De pronto, sus dientes tropezaron en un objeto duro. Se apresuró a examinarlo y vio, con gran sorpresa suya, que era un pequeño alfiletero de metal, y que debía de contener alguna cosa dentro, porque no era verosímil que tan extraño objeto hubiera caído casualmente en la masa del pan.

— ¡Señor, señor! -había gritado el catalán, dirigiéndose al barón, que todavía permanecía acostado, y mostrándole el hallazgo-. ¿Qué significa esto que acabo de encontrar en la hogaza?

El caballero se apoderó vivamente del objeto y lo examinó con atención.

— ¿Qué decís, señor? -preguntó Cabeza de Hierro, cuyo estupor aumentaba.

— Que ha debido de ser colocado en el pan por alguien. ¡Veamos! ¡Acaso haya algo dentro!

El barón lo abrió, y vio que contenía un fragmento de papel perfumado con ámbar.

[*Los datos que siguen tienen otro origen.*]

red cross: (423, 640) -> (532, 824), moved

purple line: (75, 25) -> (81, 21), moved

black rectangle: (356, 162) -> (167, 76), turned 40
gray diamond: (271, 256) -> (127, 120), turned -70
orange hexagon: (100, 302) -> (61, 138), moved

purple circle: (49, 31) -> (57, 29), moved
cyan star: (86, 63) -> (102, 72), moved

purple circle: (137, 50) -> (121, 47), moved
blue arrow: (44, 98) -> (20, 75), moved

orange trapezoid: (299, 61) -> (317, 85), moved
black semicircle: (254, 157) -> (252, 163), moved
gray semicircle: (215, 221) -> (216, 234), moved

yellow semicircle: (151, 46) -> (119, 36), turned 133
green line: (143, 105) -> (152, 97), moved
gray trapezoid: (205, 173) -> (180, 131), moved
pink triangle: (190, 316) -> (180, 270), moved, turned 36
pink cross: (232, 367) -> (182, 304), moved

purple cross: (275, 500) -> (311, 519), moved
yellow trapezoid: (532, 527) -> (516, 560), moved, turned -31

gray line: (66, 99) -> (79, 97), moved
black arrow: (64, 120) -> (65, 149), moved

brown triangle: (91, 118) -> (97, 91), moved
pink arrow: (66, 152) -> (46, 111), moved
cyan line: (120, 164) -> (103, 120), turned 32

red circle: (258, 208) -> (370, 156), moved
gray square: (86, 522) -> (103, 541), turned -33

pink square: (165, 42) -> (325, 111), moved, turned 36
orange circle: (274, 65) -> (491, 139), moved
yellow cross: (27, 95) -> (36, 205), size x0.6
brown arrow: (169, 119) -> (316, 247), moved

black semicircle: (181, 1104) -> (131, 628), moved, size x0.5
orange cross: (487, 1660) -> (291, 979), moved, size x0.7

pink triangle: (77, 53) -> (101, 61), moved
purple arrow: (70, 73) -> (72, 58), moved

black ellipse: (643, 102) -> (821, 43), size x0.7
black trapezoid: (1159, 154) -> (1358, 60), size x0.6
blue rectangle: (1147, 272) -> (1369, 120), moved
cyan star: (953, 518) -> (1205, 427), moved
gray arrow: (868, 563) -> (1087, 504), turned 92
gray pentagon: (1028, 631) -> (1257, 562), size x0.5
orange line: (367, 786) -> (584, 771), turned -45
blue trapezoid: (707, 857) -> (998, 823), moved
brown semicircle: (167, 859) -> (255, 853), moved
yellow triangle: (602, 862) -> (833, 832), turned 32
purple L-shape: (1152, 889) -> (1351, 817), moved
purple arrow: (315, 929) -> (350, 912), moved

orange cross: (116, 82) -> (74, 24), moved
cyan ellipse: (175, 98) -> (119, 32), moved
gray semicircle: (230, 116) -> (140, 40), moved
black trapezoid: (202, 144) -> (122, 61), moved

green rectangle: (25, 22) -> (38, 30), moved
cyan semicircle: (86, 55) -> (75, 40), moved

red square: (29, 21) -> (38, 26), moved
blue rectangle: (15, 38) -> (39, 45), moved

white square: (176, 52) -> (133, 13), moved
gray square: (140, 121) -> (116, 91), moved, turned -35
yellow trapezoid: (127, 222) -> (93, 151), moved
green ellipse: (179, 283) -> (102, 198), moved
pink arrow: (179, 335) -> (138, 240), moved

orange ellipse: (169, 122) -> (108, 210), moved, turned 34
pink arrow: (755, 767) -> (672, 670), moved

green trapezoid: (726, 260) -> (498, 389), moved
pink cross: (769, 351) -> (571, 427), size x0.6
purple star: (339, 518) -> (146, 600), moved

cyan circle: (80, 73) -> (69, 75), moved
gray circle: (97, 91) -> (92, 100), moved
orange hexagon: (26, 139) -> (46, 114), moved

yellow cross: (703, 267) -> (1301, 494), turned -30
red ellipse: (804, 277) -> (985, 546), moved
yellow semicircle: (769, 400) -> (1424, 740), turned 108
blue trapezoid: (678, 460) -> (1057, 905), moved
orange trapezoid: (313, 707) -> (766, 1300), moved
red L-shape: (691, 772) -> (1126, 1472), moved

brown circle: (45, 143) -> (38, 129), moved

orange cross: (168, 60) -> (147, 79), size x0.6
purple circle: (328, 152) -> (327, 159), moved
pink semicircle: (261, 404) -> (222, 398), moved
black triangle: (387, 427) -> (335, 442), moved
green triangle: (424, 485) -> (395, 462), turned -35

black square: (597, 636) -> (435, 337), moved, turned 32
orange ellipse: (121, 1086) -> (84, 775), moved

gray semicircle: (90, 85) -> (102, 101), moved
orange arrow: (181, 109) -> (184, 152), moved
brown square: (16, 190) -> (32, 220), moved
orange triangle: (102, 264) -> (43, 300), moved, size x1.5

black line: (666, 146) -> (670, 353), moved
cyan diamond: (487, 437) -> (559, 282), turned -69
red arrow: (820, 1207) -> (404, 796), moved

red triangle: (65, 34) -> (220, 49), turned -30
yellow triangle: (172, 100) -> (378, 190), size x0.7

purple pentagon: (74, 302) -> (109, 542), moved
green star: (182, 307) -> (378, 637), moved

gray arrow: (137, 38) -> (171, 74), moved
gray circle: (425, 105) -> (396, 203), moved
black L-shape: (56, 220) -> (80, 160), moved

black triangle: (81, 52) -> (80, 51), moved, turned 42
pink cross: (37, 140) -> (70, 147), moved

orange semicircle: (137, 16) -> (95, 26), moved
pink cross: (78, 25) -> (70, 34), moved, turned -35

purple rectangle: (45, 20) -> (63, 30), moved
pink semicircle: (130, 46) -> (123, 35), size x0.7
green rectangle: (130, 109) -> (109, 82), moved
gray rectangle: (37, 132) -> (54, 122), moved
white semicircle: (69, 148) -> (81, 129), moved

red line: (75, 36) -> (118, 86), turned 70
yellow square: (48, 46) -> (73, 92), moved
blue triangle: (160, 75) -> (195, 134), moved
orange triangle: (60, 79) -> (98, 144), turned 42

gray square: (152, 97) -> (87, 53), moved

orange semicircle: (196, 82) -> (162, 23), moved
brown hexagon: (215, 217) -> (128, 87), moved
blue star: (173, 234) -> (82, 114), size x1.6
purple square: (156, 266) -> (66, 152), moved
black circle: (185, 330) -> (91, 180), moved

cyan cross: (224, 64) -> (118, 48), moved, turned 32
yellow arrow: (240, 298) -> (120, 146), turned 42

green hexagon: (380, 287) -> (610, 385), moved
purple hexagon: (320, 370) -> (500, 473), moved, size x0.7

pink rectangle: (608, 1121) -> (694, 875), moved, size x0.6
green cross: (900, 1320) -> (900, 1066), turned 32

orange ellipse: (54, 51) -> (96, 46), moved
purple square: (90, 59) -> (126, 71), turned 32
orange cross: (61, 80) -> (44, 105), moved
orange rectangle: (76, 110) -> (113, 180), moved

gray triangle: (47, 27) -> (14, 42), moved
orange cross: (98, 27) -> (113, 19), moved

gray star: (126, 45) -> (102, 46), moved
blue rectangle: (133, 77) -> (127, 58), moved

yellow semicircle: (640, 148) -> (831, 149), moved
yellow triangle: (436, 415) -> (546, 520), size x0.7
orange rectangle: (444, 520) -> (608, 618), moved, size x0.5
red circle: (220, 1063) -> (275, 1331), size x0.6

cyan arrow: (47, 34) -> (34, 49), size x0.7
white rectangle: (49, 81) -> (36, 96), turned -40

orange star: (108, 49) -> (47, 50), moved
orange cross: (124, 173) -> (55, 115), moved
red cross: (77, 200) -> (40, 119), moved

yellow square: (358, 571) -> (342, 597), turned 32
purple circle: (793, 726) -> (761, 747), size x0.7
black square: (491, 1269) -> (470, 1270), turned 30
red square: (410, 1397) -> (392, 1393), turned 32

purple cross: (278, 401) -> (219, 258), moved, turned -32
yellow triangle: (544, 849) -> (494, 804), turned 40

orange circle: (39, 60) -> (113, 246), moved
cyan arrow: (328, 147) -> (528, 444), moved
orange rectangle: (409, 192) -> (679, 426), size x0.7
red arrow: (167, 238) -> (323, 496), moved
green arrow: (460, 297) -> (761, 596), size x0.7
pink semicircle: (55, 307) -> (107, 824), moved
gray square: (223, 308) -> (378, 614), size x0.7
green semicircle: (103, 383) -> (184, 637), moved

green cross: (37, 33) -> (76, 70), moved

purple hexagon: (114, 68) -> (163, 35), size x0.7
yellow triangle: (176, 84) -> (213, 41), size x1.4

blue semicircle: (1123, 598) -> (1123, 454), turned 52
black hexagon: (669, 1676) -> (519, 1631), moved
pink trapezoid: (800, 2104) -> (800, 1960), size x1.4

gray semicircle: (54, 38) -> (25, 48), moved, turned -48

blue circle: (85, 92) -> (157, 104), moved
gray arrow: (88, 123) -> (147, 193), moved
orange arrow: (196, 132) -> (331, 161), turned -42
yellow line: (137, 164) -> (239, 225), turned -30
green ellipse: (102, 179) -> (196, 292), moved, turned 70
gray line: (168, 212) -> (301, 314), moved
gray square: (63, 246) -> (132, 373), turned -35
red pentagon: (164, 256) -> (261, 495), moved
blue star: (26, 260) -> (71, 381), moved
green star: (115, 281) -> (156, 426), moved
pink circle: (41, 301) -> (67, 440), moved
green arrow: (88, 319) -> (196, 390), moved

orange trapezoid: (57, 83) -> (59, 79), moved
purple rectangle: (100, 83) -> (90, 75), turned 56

— ¡Veo en esto la mano de la princesa! -dijo, arrugando la frente-. ¡Reconozco su perfume favorito!

— ¿De veras?

— Quizá se haya arrepentido de habernos entregado a Culquelubi y ahora trata de salvarme. ¡Preferiría que no se acordase de mí!

— Leedlo, señor.

El barón sacó con precaución el pedazo de papel, y al fijar los ojos en lo escrito se estremeció.

— ¡El mirab! -exclamó.

— ¿El ex templario?

— ¡Sí!

— ¡No es posible, señor!

— ¡Lee!

No había en el papel más que estas pocas palabras: «Hasta la noche.El mirab.»

— ¡Por San Jaime! -exclamó el catalán-. ¿Cómo habrá podido ese hombre enviarnos este billete? ¿Tendrá amigos en el presidio?

— ¿La mora?

— ¿Él o Amina?

— El billete está perfumado con ámbar, y debe de haber salido de las manos de la hermana de Zuleik.

— ¡Por mí, aunque venga de las manos del mismo diablo! A mí me basta con que nos saquen de aquí, y eso parece dar a entender el billete. «¡Hasta la noche!» Esa noche es la de hoy; no hay duda. Señor barón, ¿será esto un ardid de Culquelubi a fin de encontrar un pretexto para enviarnos al otro mundo?

— ¿Cómo quieres que él haya podido conocer nuestra relación con el jefe de los derviches? No; aquí no interviene para nada el capitán general de las galeras.

— Entonces, ¿estará el mirab de acuerdo con el normando?

— Y probablemente con la princesa.

— ¿De modo que después de baberos puesto en las manos de Culquelubi, ahora quiere sacaras de ellas? ¡El demonio que entienda el corazón de estas moras! Pero, en fin, más vale caer en las uñas de aquella princesa que en las del feroz capitán general de las galeras. Por lo menos, si el golpe no fracasa, ya no tendré que temer el careo con el famoso fregatario de la falúa verde. Señor barón, comamos ahora este pedazo de pan para cobrar fuerzas, y esperemos los acontecimientos de esta noche.